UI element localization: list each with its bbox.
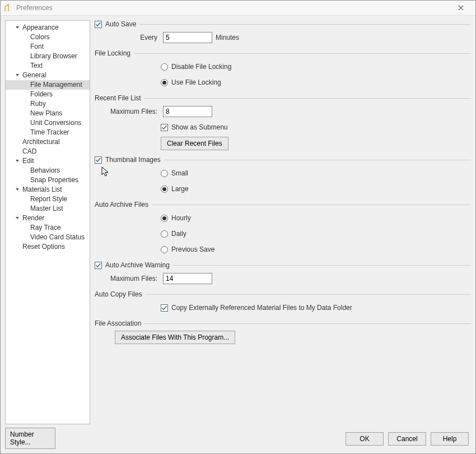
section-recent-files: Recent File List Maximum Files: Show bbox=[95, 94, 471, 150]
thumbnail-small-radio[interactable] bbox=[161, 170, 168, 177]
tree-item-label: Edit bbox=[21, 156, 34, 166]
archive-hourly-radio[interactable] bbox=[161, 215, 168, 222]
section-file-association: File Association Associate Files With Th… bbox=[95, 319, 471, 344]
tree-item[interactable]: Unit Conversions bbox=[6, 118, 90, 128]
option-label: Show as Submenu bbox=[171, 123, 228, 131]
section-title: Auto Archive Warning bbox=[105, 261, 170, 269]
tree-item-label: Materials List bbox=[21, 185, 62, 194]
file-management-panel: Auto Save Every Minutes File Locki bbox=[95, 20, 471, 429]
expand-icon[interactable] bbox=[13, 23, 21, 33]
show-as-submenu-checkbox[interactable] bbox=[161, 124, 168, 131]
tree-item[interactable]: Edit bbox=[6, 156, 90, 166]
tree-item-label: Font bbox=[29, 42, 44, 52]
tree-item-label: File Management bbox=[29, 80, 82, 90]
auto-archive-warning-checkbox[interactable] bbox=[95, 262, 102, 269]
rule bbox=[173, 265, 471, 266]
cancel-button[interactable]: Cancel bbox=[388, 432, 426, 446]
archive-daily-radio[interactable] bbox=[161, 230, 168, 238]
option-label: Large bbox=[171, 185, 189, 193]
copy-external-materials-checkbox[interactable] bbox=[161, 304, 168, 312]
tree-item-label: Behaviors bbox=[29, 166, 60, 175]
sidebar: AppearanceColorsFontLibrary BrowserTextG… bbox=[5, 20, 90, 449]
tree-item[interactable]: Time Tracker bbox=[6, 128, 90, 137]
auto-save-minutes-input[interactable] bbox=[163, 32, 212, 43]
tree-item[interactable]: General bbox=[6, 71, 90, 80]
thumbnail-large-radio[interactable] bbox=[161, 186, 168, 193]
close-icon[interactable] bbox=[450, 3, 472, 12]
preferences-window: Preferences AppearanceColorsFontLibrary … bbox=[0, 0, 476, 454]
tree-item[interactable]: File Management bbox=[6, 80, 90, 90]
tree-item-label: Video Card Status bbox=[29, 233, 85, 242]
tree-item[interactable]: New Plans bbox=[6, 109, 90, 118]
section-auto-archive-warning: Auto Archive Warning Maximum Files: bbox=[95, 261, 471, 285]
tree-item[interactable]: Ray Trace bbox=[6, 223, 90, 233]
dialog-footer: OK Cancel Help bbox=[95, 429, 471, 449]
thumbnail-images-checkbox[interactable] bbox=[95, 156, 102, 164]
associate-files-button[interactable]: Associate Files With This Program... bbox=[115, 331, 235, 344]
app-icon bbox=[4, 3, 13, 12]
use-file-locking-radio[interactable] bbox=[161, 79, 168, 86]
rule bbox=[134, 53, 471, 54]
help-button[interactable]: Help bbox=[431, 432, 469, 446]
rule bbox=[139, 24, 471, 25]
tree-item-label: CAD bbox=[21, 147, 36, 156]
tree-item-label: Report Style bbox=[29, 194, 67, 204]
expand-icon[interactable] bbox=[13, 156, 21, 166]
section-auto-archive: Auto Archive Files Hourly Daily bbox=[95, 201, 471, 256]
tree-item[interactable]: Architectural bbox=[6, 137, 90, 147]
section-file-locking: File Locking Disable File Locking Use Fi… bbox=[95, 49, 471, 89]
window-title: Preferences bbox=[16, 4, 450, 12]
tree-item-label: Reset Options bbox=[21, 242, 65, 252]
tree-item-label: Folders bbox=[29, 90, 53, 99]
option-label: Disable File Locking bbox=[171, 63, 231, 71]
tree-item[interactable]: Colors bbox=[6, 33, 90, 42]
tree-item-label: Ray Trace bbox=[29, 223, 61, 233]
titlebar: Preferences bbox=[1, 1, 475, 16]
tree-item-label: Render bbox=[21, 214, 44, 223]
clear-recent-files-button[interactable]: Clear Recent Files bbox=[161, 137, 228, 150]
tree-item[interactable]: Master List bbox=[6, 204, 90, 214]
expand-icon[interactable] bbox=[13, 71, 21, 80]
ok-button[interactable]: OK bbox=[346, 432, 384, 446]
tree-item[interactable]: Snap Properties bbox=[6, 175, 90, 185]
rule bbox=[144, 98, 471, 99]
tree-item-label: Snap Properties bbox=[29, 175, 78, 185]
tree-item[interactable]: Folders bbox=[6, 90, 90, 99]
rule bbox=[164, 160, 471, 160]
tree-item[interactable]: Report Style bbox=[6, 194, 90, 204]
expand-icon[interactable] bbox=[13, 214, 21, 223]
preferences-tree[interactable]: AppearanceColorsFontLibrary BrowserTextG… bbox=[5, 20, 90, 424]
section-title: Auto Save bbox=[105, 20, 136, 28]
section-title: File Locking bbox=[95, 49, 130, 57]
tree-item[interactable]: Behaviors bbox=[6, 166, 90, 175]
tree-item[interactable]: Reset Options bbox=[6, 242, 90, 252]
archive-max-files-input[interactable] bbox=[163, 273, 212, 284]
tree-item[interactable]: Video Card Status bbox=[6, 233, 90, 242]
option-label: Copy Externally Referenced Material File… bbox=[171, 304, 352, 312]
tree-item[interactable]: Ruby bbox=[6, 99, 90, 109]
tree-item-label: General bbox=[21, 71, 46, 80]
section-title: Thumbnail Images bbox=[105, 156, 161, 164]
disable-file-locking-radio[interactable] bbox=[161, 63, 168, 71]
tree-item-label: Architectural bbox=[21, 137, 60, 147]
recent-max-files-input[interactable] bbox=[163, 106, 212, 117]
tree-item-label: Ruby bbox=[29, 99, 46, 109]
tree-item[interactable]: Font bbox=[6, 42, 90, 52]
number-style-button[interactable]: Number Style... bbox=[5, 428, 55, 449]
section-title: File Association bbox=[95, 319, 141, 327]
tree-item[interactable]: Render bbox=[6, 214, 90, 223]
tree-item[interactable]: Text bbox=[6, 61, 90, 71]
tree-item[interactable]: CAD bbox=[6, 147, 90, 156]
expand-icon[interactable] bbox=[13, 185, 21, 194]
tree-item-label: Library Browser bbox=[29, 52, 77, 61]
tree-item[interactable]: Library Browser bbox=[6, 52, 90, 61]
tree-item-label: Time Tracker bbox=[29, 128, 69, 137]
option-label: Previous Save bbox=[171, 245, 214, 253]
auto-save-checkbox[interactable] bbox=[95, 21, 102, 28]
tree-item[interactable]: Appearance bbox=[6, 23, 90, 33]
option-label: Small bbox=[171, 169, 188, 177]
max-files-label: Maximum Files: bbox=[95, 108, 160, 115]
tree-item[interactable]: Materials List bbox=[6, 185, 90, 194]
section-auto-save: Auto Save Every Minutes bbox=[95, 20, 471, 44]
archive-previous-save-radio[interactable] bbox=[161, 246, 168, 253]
* * *
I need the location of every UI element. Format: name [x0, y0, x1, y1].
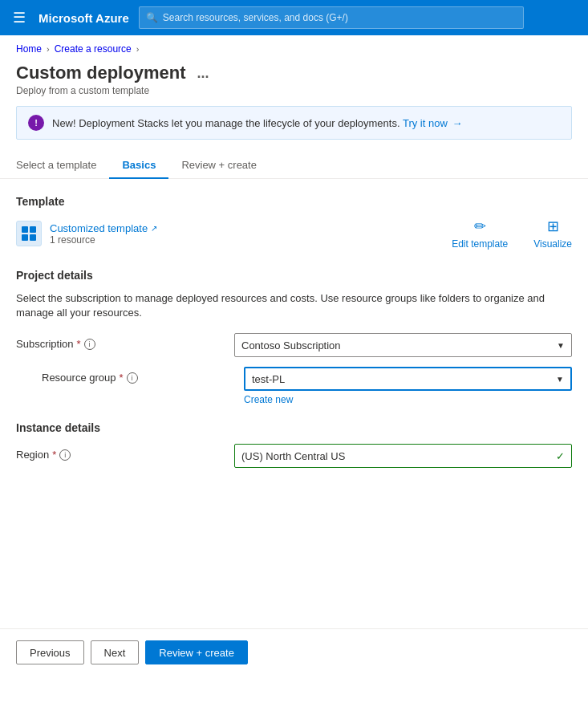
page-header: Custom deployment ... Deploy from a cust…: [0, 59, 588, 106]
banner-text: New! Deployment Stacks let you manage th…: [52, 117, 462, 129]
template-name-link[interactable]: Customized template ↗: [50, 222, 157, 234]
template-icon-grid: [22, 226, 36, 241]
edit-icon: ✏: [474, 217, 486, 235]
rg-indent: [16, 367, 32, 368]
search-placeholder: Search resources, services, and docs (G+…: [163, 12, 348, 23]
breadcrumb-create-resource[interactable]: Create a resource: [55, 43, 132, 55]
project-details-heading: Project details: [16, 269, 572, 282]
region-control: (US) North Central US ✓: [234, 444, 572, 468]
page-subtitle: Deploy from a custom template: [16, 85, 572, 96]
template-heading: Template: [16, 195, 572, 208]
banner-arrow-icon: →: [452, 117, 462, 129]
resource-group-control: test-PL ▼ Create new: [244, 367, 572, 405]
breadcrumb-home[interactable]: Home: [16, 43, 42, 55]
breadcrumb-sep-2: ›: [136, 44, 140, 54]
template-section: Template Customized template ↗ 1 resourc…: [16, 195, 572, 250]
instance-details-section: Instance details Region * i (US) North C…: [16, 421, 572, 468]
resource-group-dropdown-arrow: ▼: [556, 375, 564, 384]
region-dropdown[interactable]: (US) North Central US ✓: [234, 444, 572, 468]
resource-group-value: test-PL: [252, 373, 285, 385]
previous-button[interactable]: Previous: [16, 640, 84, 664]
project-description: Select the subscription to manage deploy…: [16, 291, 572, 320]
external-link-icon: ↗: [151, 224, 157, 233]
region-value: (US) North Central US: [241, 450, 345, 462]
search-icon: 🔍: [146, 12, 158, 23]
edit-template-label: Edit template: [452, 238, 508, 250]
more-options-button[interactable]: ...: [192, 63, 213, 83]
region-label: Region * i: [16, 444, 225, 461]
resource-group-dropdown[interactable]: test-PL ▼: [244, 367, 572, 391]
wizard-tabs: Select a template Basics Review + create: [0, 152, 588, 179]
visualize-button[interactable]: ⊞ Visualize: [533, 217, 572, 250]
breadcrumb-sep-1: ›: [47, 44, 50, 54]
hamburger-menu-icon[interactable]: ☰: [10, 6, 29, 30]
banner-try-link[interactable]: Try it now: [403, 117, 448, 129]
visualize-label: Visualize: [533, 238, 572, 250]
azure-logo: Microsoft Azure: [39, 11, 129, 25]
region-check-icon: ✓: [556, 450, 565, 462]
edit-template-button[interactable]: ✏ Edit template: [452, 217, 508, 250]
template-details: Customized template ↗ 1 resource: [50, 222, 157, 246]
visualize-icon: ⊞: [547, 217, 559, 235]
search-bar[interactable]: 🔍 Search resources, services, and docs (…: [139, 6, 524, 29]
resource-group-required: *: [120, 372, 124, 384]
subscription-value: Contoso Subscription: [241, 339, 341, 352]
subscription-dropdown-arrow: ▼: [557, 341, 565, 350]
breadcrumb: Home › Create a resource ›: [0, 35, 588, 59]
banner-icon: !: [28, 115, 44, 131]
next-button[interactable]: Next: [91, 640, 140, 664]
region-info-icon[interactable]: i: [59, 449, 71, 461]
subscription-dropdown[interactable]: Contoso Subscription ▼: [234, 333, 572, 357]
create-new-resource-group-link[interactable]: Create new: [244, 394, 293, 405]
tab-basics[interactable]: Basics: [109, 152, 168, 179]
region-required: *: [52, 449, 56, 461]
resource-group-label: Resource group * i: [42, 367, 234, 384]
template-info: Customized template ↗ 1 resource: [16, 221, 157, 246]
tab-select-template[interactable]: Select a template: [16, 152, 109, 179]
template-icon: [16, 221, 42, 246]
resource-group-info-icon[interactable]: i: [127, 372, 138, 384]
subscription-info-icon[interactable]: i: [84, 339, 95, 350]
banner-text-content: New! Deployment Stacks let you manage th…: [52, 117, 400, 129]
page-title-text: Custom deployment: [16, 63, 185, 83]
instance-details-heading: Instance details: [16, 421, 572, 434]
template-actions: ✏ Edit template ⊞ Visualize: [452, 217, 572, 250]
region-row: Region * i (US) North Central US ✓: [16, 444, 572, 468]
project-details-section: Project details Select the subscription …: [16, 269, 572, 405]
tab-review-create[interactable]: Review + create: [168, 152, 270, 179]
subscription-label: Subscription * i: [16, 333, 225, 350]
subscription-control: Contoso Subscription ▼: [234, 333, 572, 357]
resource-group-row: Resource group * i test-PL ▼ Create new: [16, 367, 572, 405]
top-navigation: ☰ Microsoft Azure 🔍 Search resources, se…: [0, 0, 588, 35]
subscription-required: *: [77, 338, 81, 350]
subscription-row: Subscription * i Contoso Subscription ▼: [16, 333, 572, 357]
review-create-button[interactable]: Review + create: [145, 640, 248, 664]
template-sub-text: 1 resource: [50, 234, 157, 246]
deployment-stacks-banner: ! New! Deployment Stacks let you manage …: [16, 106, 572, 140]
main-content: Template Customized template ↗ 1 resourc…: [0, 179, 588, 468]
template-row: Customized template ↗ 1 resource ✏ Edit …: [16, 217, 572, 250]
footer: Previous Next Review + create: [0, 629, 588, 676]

*About this task*: Whenever the word "Tracker" shows up in a line of the entries above, copy that line.

*Task answer*:
tree-item[interactable]: Time Tracker bbox=[6, 128, 90, 137]
tree-item-label: Time Tracker bbox=[29, 128, 69, 137]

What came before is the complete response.